» **To do**
Each line of the listing below that includes "vous" must be copied.

» **Supplied material**
== Segment start ==
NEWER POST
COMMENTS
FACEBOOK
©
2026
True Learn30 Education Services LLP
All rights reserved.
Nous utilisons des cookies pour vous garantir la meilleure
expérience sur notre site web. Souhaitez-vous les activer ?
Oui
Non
== Segment end ==
== Segment start ==
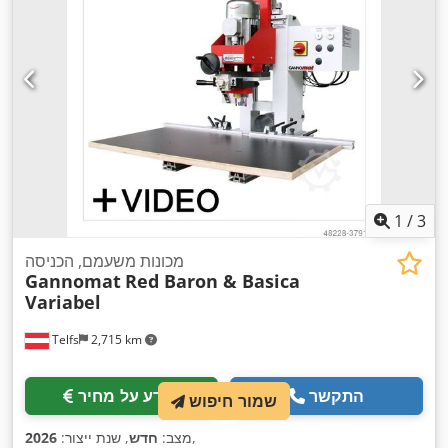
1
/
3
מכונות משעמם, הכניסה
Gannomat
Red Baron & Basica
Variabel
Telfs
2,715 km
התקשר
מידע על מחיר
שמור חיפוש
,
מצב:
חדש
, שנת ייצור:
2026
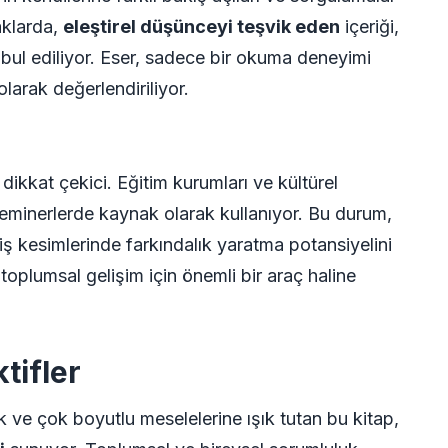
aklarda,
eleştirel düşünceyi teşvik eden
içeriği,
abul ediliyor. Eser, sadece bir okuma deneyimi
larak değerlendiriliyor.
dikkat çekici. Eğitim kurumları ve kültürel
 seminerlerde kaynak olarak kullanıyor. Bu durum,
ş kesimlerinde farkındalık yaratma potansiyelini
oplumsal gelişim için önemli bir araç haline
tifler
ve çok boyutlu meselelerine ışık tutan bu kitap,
== Segment end ==
» **Answer space**
Nous utilisons des cookies pour vous garantir la meilleure
expérience sur notre site web. Souhaitez-vous les activer ?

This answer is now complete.